DATA FOR THE TASK
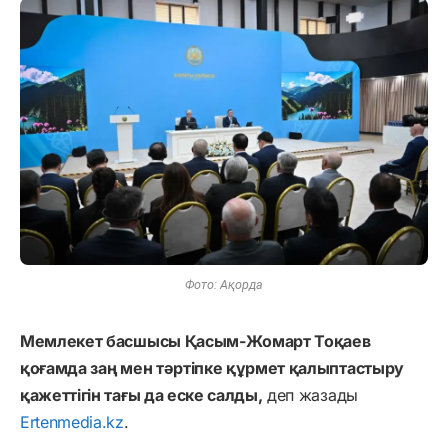
Фото: Ақорда
Мемлекет басшысы Қасым-Жомарт Тоқаев
қоғамда заң мен тәртіпке құрмет қалыптастыру
қажеттігін тағы да еске салды,
деп жазады
Ertenmedia.kz
.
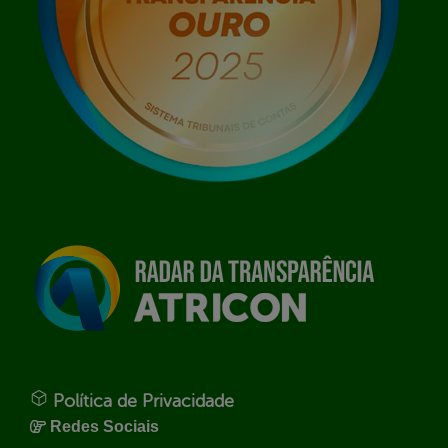
Política de Privacidade
Redes Sociais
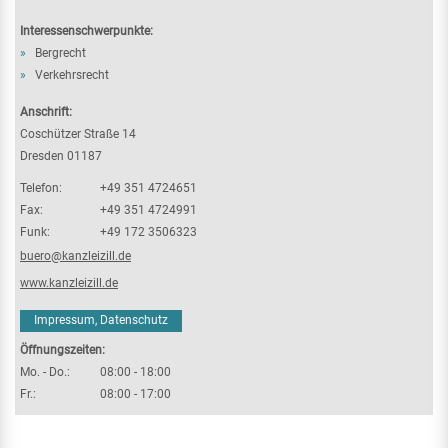
Interessenschwerpunkte:
Bergrecht
Verkehrsrecht
Anschrift:
Coschützer Straße 14
Dresden
01187
Telefon:
+49 351 4724651
Fax:
+49 351 4724991
Funk:
+49 172 3506323
buero@kanzleizill.de
www.kanzleizill.de
Impressum, Datenschutz
Öffnungszeiten:
Mo. - Do.:
08:00 - 18:00
Fr.:
08:00 - 17:00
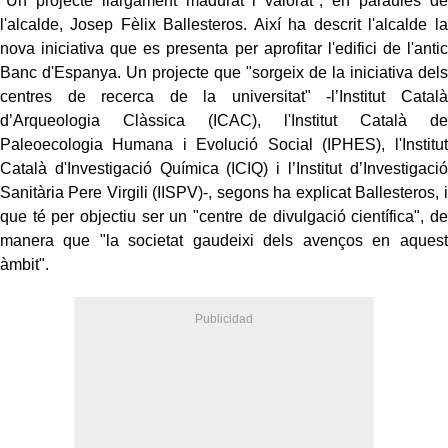
"Un projecte llargament madurat i valorat", en paraules de
l'alcalde, Josep Fèlix
Ballesteros
. Així ha descrit l'alcalde la
nova iniciativa que es presenta per aprofitar l'edifici de l'antic
Banc d'Espanya. Un projecte que "sorgeix de la iniciativa dels
centres de recerca de la universitat" -l’Institut Català
d’Arqueologia Clàssica (ICAC), l'Institut Català de
Paleoecologia Humana i Evolució Social (IPHES), l'Institut
Català d'Investigació Química (ICIQ) i l’Institut d’Investigació
Sanitària Pere Virgili (IISPV)-, segons ha explicat
Ballesteros
, i
que té per objectiu ser un "centre de divulgació científica", de
manera que "la societat gaudeixi dels avenços en aquest
àmbit".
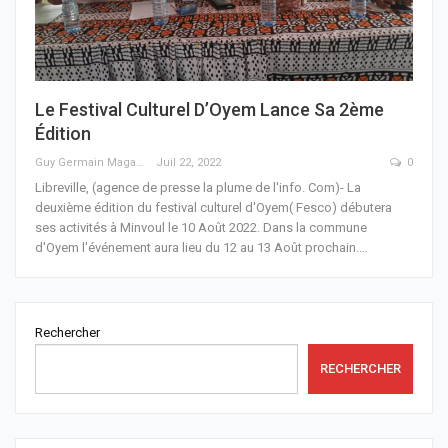
Le Festival Culturel D’Oyem Lance Sa 2ème
Édition
Guy Germain Maganga Nziengui
Juil 22, 2022
0
Libreville, (agence de presse la plume de l'info. Com)- La
deuxième édition du festival culturel d'Oyem( Fesco) débutera
ses activités à Minvoul le 10 Août 2022.
Dans la commune
d'Oyem l'événement aura lieu du 12 au 13 Août prochain.
…
Rechercher
RECHERCHER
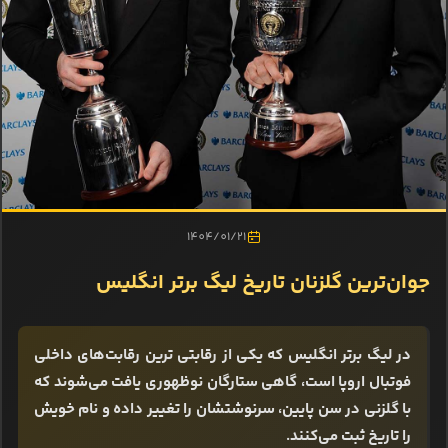
1404/01/21
جوان‌ترین گلزنان تاریخ لیگ برتر انگلیس
در لیگ برتر انگلیس که یکی از رقابتی ترین رقابت‌های داخلی
فوتبال اروپا است، گاهی ستارگان نوظهوری یافت می‌شوند که
با گلزنی در سن پایین، سرنوشتشان را تغییر داده و نام خویش
را تاریخ ثبت می‌کنند.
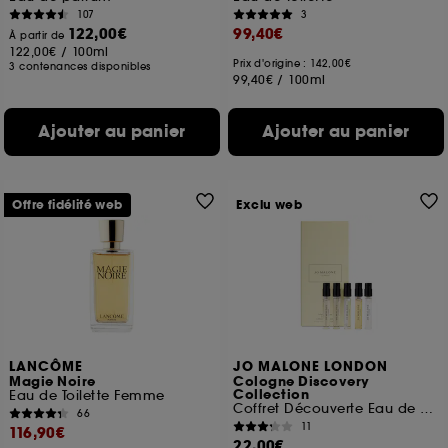
107
3
122,00€
99,40€
À partir de
122,00€
/
100ml
Prix d'origine : 142,00€
3 contenances disponibles
99,40€
/
100ml
Ajouter au panier
Ajouter au panier
Offre fidélité web
Exclu web
LANCÔME
JO MALONE LONDON
Magie Noire
Cologne Discovery
Collection
Eau de Toilette Femme
Coffret Découverte Eau de Cologne
66
11
116,90€
22,00€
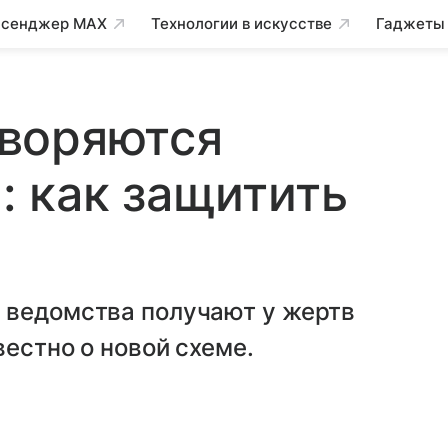
сенджер MAX
Технологии в искусстве
Гаджеты
воряются
 как защитить
 ведомства получают у жертв
вестно о новой схеме.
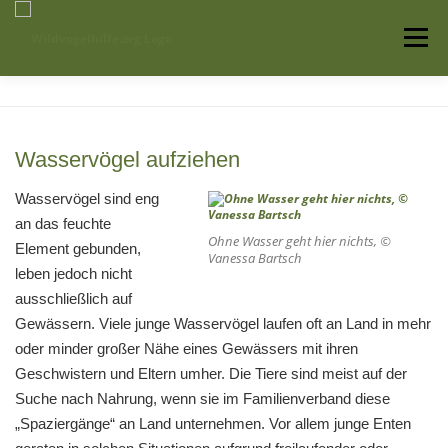
Zum
Inhalt
Menü
springen
Startseite
Über uns
Vogelwissen
Wasservögel aufziehen
Auffangstationen
Wasservögel sind eng
an das feuchte
Ohne Wasser geht hier nichts, ©
Element gebunden,
Vanessa Bartsch
leben jedoch nicht
ausschließlich auf
Gewässern. Viele junge Wasservögel laufen oft an Land in mehr
oder minder großer Nähe eines Gewässers mit ihren
Geschwistern und Eltern umher. Die Tiere sind meist auf der
Suche nach Nahrung, wenn sie im Familienverband diese
„Spaziergänge“ an Land unternehmen. Vor allem junge Enten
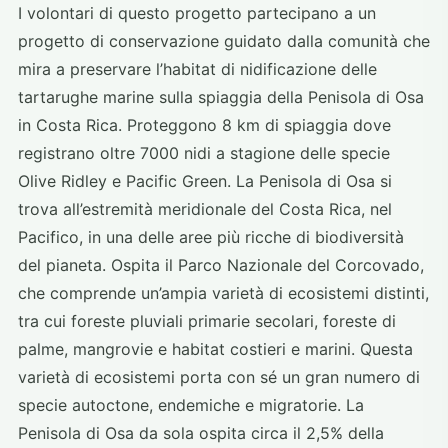
I volontari di questo progetto partecipano a un
progetto di conservazione guidato dalla comunità che
mira a preservare l’habitat di nidificazione delle
tartarughe marine sulla spiaggia della Penisola di Osa
in Costa Rica. Proteggono 8 km di spiaggia dove
registrano oltre 7000 nidi a stagione delle specie
Olive Ridley e Pacific Green. La Penisola di Osa si
trova all’estremità meridionale del Costa Rica, nel
Pacifico, in una delle aree più ricche di biodiversità
del pianeta. Ospita il Parco Nazionale del Corcovado,
che comprende un’ampia varietà di ecosistemi distinti,
tra cui foreste pluviali primarie secolari, foreste di
palme, mangrovie e habitat costieri e marini. Questa
varietà di ecosistemi porta con sé un gran numero di
specie autoctone, endemiche e migratorie. La
Penisola di Osa da sola ospita circa il 2,5% della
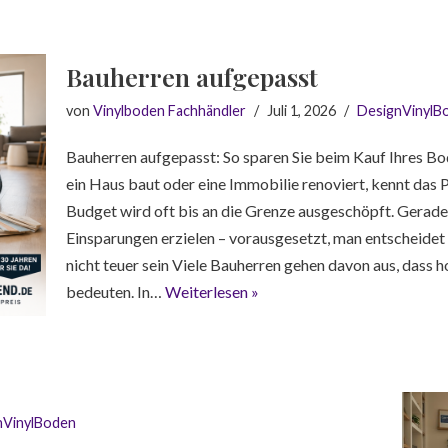
Bauherren aufgepasst
von
Vinylboden Fachhändler
Juli 1, 2026
DesignVinylB
Bauherren aufgepasst: So sparen Sie beim Kauf Ihres B
ein Haus baut oder eine Immobilie renoviert, kennt das 
Budget wird oft bis an die Grenze ausgeschöpft. Gerade
Einsparungen erzielen – vorausgesetzt, man entscheidet 
nicht teuer sein Viele Bauherren gehen davon aus, dass
bedeuten. In…
Weiterlesen »
nVinylBoden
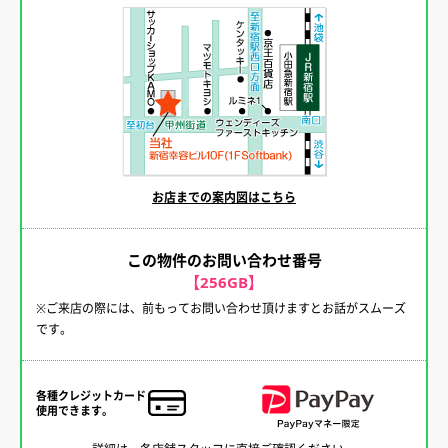
お店までの案内図はこちら
この物件のお問い合わせ番号
【256GB】
※ご来店の際には、前もってお問い合わせ頂けますとお話がスムーズ
です。
各種クレジットカード
使用できます。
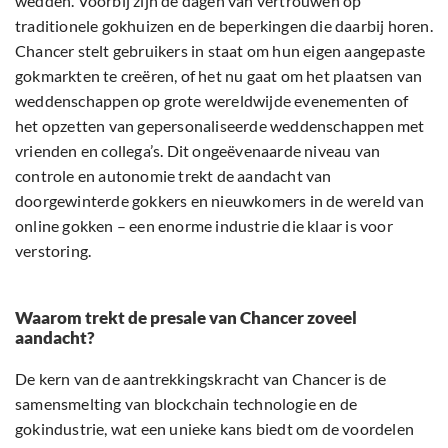
wedden. Voorbij zijn de dagen van vertrouwen op
traditionele gokhuizen en de beperkingen die daarbij horen.
Chancer stelt gebruikers in staat om hun eigen aangepaste
gokmarkten te creëren, of het nu gaat om het plaatsen van
weddenschappen op grote wereldwijde evenementen of
het opzetten van gepersonaliseerde weddenschappen met
vrienden en collega’s. Dit ongeëvenaarde niveau van
controle en autonomie trekt de aandacht van
doorgewinterde gokkers en nieuwkomers in de wereld van
online gokken – een enorme industrie die klaar is voor
verstoring.
Waarom trekt de presale van Chancer zoveel
aandacht?
De kern van de aantrekkingskracht van Chancer is de
samensmelting van blockchain technologie en de
gokindustrie, wat een unieke kans biedt om de voordelen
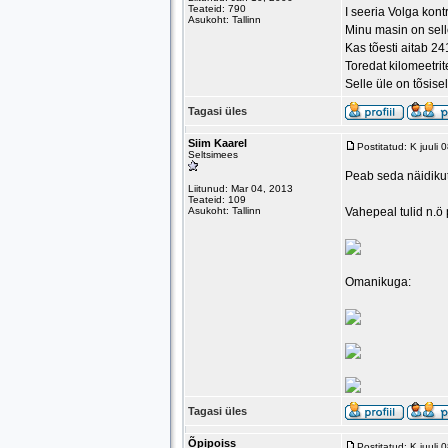
Teateid: 790
I seeria Volga kon
Asukoht: Tallinn
Minu masin on selle
Kas tõesti aitab 24
Toredat kilomeetrite
Selle üle on tõsis
Tagasi üles
Siim Kaarel
Postitatud: K juuli
Seltsimees
Peab seda näidikut
Liitunud: Mar 04, 2013
Teateid: 109
Asukoht: Tallinn
Vahepeal tulid n.ö 
Omanikuga:
Tagasi üles
Õpipoiss
Postitatud: K juuli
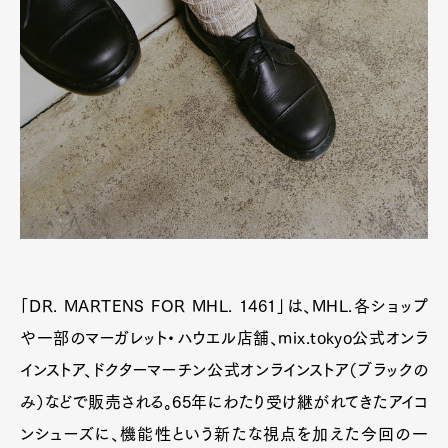
「DR. MARTENS FOR MHL. 1461」は、MHL.各ショップ
や一部のマーガレット・ハウエル店舗、mix.tokyo公式オンラ
インストア、ドクターマーチン公式オンラインストア（ブラックの
み）などで販売される。65年にわたり受け継がれてきたアイコ
ンシューズに、機能性という新たな視点を加えた今回の一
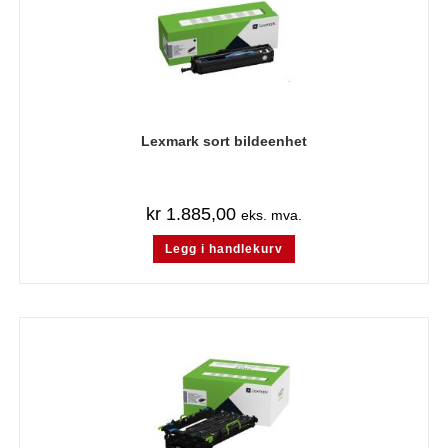
Lexmark sort bildeenhet
kr
1.885,00
eks. mva.
Legg i handlekurv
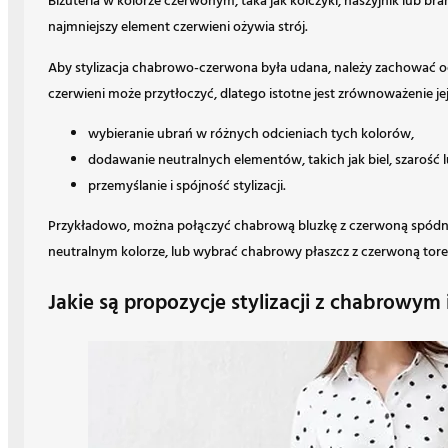
Biżuteria w kolorze czerwonym, taka jak kolczyki, naszyjnik lub br
najmniejszy element czerwieni ożywia strój.
Aby stylizacja chabrowo-czerwona była udana, należy zachować o
czerwieni może przytłoczyć, dlatego istotne jest zrównoważenie 
wybieranie ubrań w różnych odcieniach tych kolorów,
dodawanie neutralnych elementów, takich jak biel, szarość l
przemyślanie i spójność stylizacji.
Przykładowo, można połączyć chabrową bluzkę z czerwoną spódnic
neutralnym kolorze, lub wybrać chabrowy płaszcz z czerwoną toreb
Jakie są propozycje stylizacji z chabrowym i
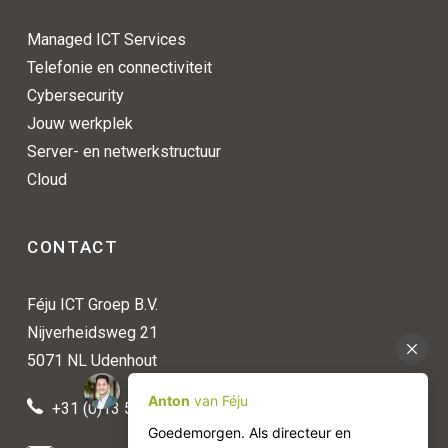
Managed ICT Services
Telefonie en connectiviteit
Cybersecurity
Jouw werkplek
Server- en netwerkstructuur
Cloud
CONTACT
Féju ICT Groep B.V.
Nijverheidsweg 21
5071 NL Udenhout
+31 (0)13 511 50 88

TASK ITEM
Count every line of the entries that holds the string "برتر". Please answer with the count alone.

SOLUTION FOR THIS EXERCISE
2